Induction step: Assume it is true for $n = a$, say $u_a = 9k$. Now to see what we get for $n = a+1$: $$u_{a+1} = (a+1)4^{a+2} - (a+2)4^{a+1} + 1\\ = a4^{a+2} + 4^{a+2} - (a+1)4^{a+1} - 4^{a+1} + 1\\ = 4(a 4^{a+1} - (a+1)4^a + 1) + 4^{a+2} - 4^{a-1} - 3\\ = 4\cdot 9k + 3\cdot 4^{a+1} - 3$$ Now what remains is showing that $3\cdot 4^{a+1} - 3$ is divisible by $9$. This can be done by induction exactly like for $u_n$, only this time it's easier. We can also show this directly by using the binomial theorem to expand $4^{a+1} = (3+1)^{a+1}$. We see that $$3(3+1)^{a+1} - 3= 3(3^{a+1} + (a+1)\cdot 3^a + \cdots + (a+1)\cdot 3 + 1) - 3\\ = 3^{a+2} + (a+1)\cdot 3^{a+1} + \cdots + (a+1)\cdot 3^2 + 3 - 3\\ = 9(3^{a} + (a+1)\cdot 3^{a-1} + \cdots + (a+1))$$which is divisible by $9$.

Ur series can be written as, $$a_n=(3n-1)4^n+1$$ At $n=1$, $$a_1=9=\text{divisible by 9}$$ Suppose, $$a_n=(3n-1)4^n+1=9k$$ Then, $$a_{n+1}=(3n+2)4^{n+1}+1$$$$=4(3n+3-1)4^n+1$$$$=4(3n-1)4^n+3×4^{n+1}+4-3$$$$=4((3n-1)4^n+1)+3(4^{n+1}-1)$$

For series $b_n=4^n-1$ At $n=1$, $$b_1=3$$ Suppose, $$b_n=4^n-1=3g$$ Then, $$b_{n+1}=4^{n+1}-1$$$$=(4^n-1)(4^n+1)$$$$=3g(4^n+1)$$ There fore by induction $4^n-1=3m$

\begin{align}=4×9 k+3×3m\\=9(4k+m)\end{align} Therefore $a_n$ is divisible by 9.

Since $4\equiv1(\mod3)$, we obtain: $$n4^{n+1}-(n+1)4^n+1=3n4^n-4^n+1=$$ $$=3n4^n-3n-(4^n-1)+3n=(4^n-1)(3n-1)+3n=$$ $$=3(3n-1)\left(4^{n-1}+...+1\right)+3n\equiv3(3n-1)n+3n=9n^2$$ and we are done!

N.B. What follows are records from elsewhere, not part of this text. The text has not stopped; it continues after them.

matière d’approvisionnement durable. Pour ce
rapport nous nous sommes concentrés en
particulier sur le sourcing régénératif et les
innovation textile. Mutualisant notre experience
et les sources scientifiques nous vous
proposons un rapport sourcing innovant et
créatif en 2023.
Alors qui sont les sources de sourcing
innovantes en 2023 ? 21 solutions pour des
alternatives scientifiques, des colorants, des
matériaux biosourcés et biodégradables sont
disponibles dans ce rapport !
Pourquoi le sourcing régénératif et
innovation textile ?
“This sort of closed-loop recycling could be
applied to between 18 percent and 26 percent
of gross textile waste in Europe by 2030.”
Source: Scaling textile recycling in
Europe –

Let $v_n= u_n-1=-1 \cdot 4^n + 3n \cdot 4^n$. This implies that $v_n$ satisfies a second-order linear recurrence given by expanding $(x-4)^2$: $$v_n = 8v_{n-1} - 16v_{n-2}$$ This gives a recurrence for $u_n=v_n+1$: $$u_n = 8(u_{n-1}-1) - 16(u_{n-2}-1)+1 = 8u_{n-1} - 16u_{n-2} + 9$$ Therefore, if $9$ divides $u_{n-1}$ and $u_{n-2}$, then $9$ divides $u_n$. Since $9$ divides $u_0=0$ and $u_1=9$, we're done.